Bueno... Yo tengo dos hijos pequeños, de dos y cuatro años, que requieren mucha atención y que dan mucho trabajo. Ese día a día de padre primerizo es para mí mucho más agotador que estar en el foso cuatro horas dirigiendo «La valquiria», porque de algún modo todo fluye de una manera que yo conozco bien. Y es mucho más «fácil» estar ante el atril, disfrutando de esa música, que da además tanta energía. Para mí no es físicamente cansado, en absoluto. En general, los días que dirijo obras tan largas me siento físicamente mejor después que días que estoy en casa estudiando. Da una energía especial esa música.
¿Y se siente más identificado con ese repertorio?
Adoro la ópera italiana, tengo gran admiración por Verdi, Puccini... Por ese repertorio. Lo mismo que por Richard Strauss. Pero Wagner es un capítulo aparte para mí, con él tengo una relación distinta. Cada vez que hago Wagner es como una experiencia existencial; no es solo dirigir una ópera, es algo distinto, indescriptible. Es una pasión, una devoción... También me permite estudiar continuamente, crecer, tener que hacer siempre un recorrido de autocrítica: qué es lo que no me gusta de mí, cómo podría mejorar... Wagner es un espejo, un prisma, un todo... Para mí no es comparable a ningún otro compositor.

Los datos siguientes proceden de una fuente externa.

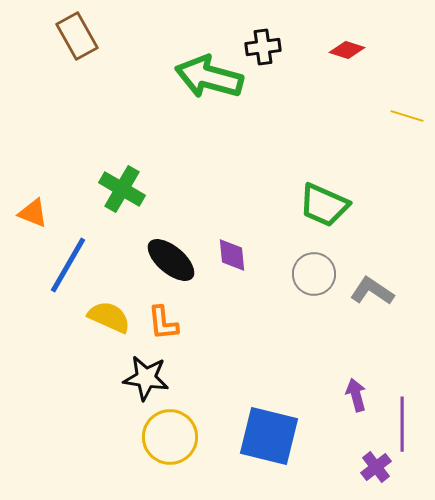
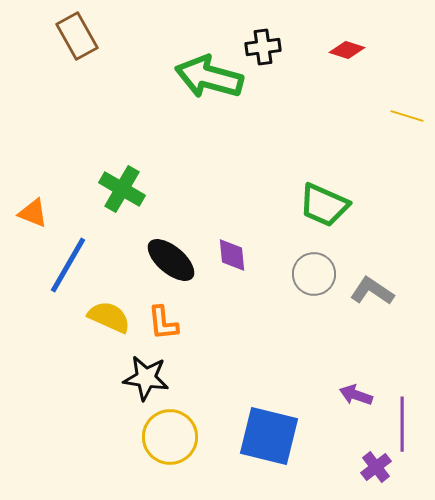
purple arrow: rotated 56 degrees counterclockwise
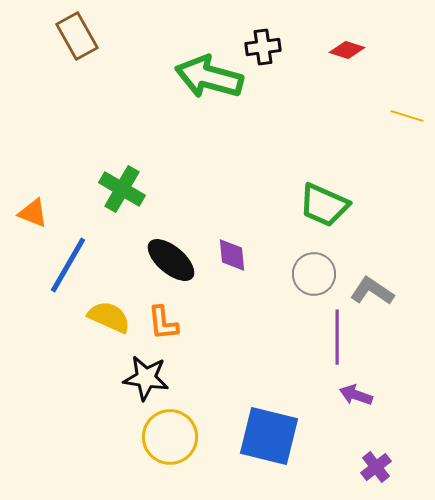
purple line: moved 65 px left, 87 px up
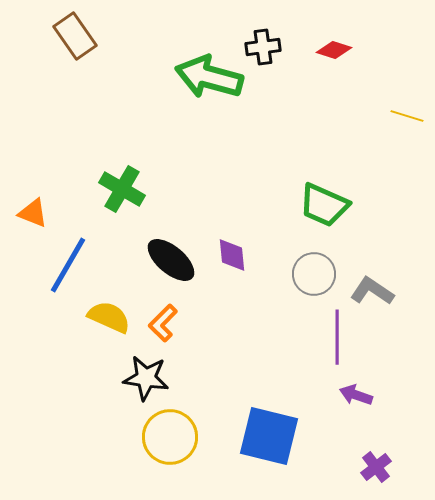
brown rectangle: moved 2 px left; rotated 6 degrees counterclockwise
red diamond: moved 13 px left
orange L-shape: rotated 51 degrees clockwise
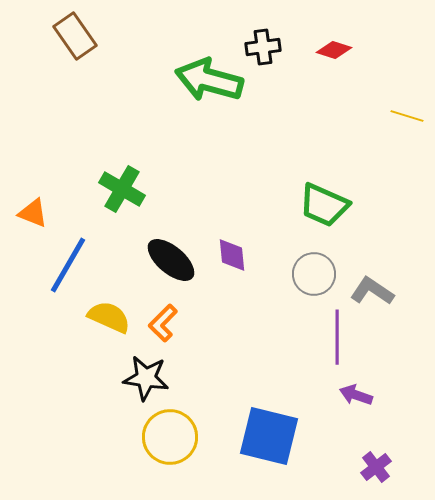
green arrow: moved 3 px down
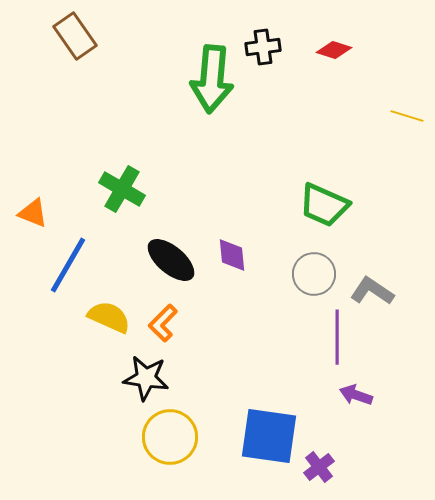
green arrow: moved 3 px right, 1 px up; rotated 100 degrees counterclockwise
blue square: rotated 6 degrees counterclockwise
purple cross: moved 57 px left
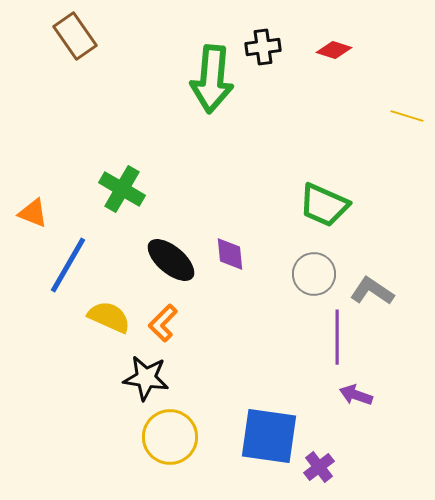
purple diamond: moved 2 px left, 1 px up
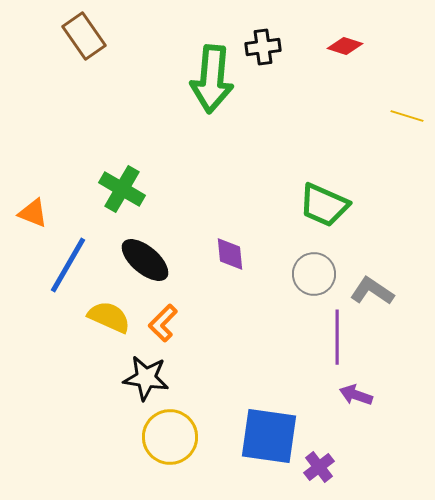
brown rectangle: moved 9 px right
red diamond: moved 11 px right, 4 px up
black ellipse: moved 26 px left
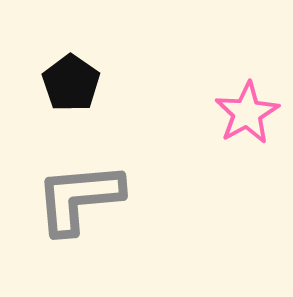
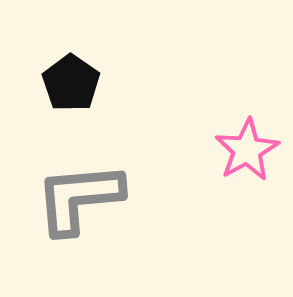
pink star: moved 37 px down
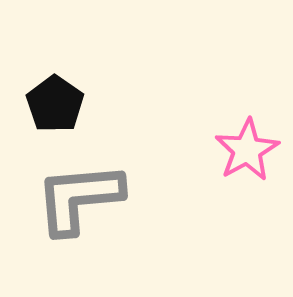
black pentagon: moved 16 px left, 21 px down
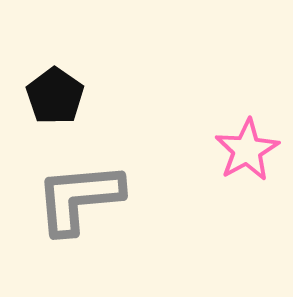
black pentagon: moved 8 px up
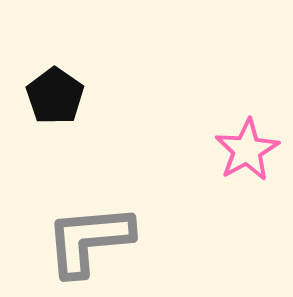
gray L-shape: moved 10 px right, 42 px down
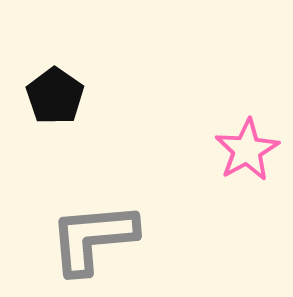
gray L-shape: moved 4 px right, 2 px up
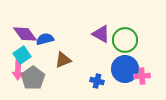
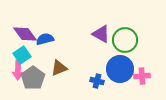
brown triangle: moved 4 px left, 8 px down
blue circle: moved 5 px left
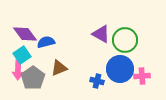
blue semicircle: moved 1 px right, 3 px down
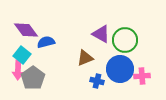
purple diamond: moved 1 px right, 4 px up
cyan square: rotated 18 degrees counterclockwise
brown triangle: moved 26 px right, 10 px up
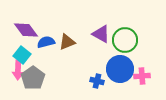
brown triangle: moved 18 px left, 16 px up
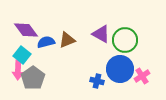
brown triangle: moved 2 px up
pink cross: rotated 28 degrees counterclockwise
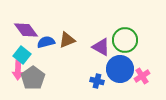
purple triangle: moved 13 px down
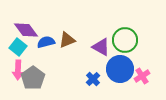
cyan square: moved 4 px left, 8 px up
blue cross: moved 4 px left, 2 px up; rotated 32 degrees clockwise
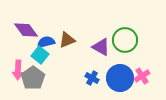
cyan square: moved 22 px right, 8 px down
blue circle: moved 9 px down
blue cross: moved 1 px left, 1 px up; rotated 16 degrees counterclockwise
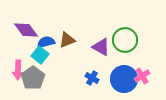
blue circle: moved 4 px right, 1 px down
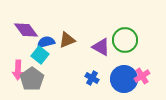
gray pentagon: moved 1 px left, 1 px down
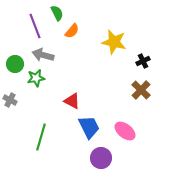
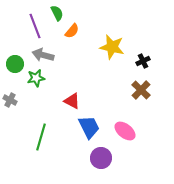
yellow star: moved 2 px left, 5 px down
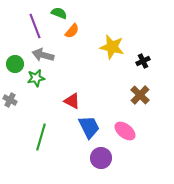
green semicircle: moved 2 px right; rotated 42 degrees counterclockwise
brown cross: moved 1 px left, 5 px down
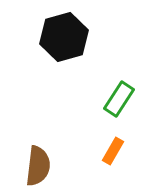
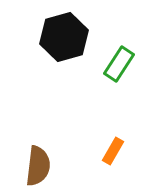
green rectangle: moved 35 px up
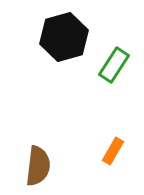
green rectangle: moved 5 px left, 1 px down
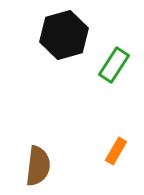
black hexagon: moved 2 px up
orange rectangle: moved 3 px right
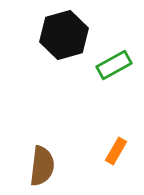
green rectangle: rotated 28 degrees clockwise
brown semicircle: moved 4 px right
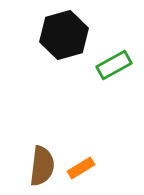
orange rectangle: moved 35 px left, 17 px down; rotated 28 degrees clockwise
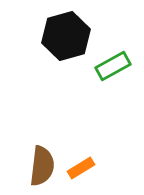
black hexagon: moved 2 px right, 1 px down
green rectangle: moved 1 px left, 1 px down
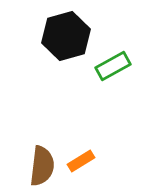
orange rectangle: moved 7 px up
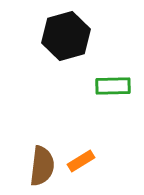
green rectangle: moved 20 px down; rotated 28 degrees clockwise
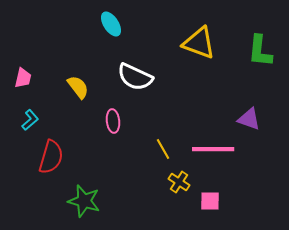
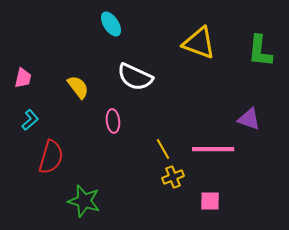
yellow cross: moved 6 px left, 5 px up; rotated 35 degrees clockwise
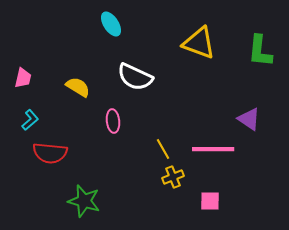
yellow semicircle: rotated 20 degrees counterclockwise
purple triangle: rotated 15 degrees clockwise
red semicircle: moved 1 px left, 4 px up; rotated 80 degrees clockwise
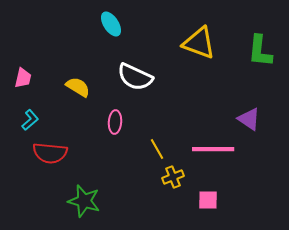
pink ellipse: moved 2 px right, 1 px down; rotated 10 degrees clockwise
yellow line: moved 6 px left
pink square: moved 2 px left, 1 px up
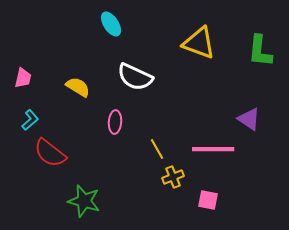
red semicircle: rotated 32 degrees clockwise
pink square: rotated 10 degrees clockwise
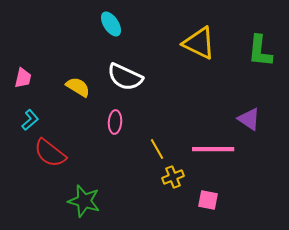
yellow triangle: rotated 6 degrees clockwise
white semicircle: moved 10 px left
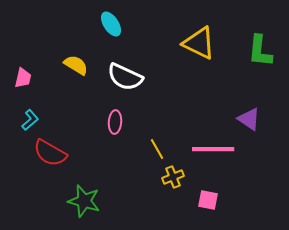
yellow semicircle: moved 2 px left, 22 px up
red semicircle: rotated 8 degrees counterclockwise
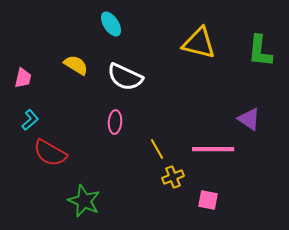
yellow triangle: rotated 12 degrees counterclockwise
green star: rotated 8 degrees clockwise
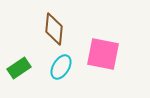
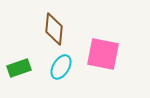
green rectangle: rotated 15 degrees clockwise
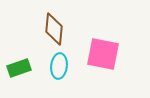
cyan ellipse: moved 2 px left, 1 px up; rotated 25 degrees counterclockwise
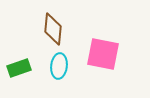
brown diamond: moved 1 px left
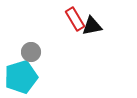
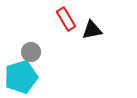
red rectangle: moved 9 px left
black triangle: moved 4 px down
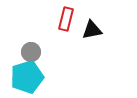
red rectangle: rotated 45 degrees clockwise
cyan pentagon: moved 6 px right
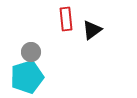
red rectangle: rotated 20 degrees counterclockwise
black triangle: rotated 25 degrees counterclockwise
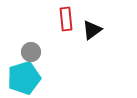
cyan pentagon: moved 3 px left, 1 px down
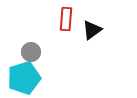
red rectangle: rotated 10 degrees clockwise
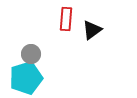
gray circle: moved 2 px down
cyan pentagon: moved 2 px right
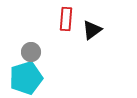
gray circle: moved 2 px up
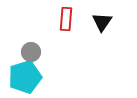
black triangle: moved 10 px right, 8 px up; rotated 20 degrees counterclockwise
cyan pentagon: moved 1 px left, 1 px up
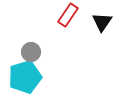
red rectangle: moved 2 px right, 4 px up; rotated 30 degrees clockwise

¿Hay quizás muchos clichés en torno a él? Recientemente, en la rueda de Prensa de «La valquiria», en el Teatro Real, se decía que la gente conocía la «Cabalgata» y la película de Coppola, pero es una ópera llena de diálogos y de intimismo.
Y así es. ¡Wagner tiene tantísimos colores...! «La valquiria» es un ejemplo maravilloso: cómo describe el amor entre Siegmund y Sieglinde, ese flechazo al principio con un solo de violonchelo, o el dolor de Wotan por la traición de su hija, que lo describe con un clarinete bajo... Tiene una orquesta de cien músicos y en los momentos más conmovedores escribe para un instrumento. El final, cuando Wotan se despide de su hija y le da un beso... Y aparece la música de Erda, con esos cromatismos en pianismo, como si fuera Debussy. ¡Es impresionante! La propia Cabalgata es casi lo de menos, si alguien lo analiza. La música es genial, pero es que el resto aún lo es más; aunque no tiene ese carácter tan directo que llega al público en general. Pero cuando uno lo estudia a fondo descubre un pozo sin fondo de emociones, de calidad, de atmósferas, de unión entre el texto y la música... Conozco menos su vida, y me interesa menos que su música; desde luego, su antisemitismo es deplorable. Pero yo me ocupo de su obra musical. Y ahí fue sublime.
¿Y cuándo vuelve a dirigir en España?
Mi siguiente trabajo aquí es un proyecto muy bonito con la Sinfónica de Tenerife. Haremos «El sueño de verano», de Mendelssohn, pero con toda la obra de Shakespeare. Participa la Escuela de Actores de Canarias, y si no me equivoco nunca se ha hecho en España.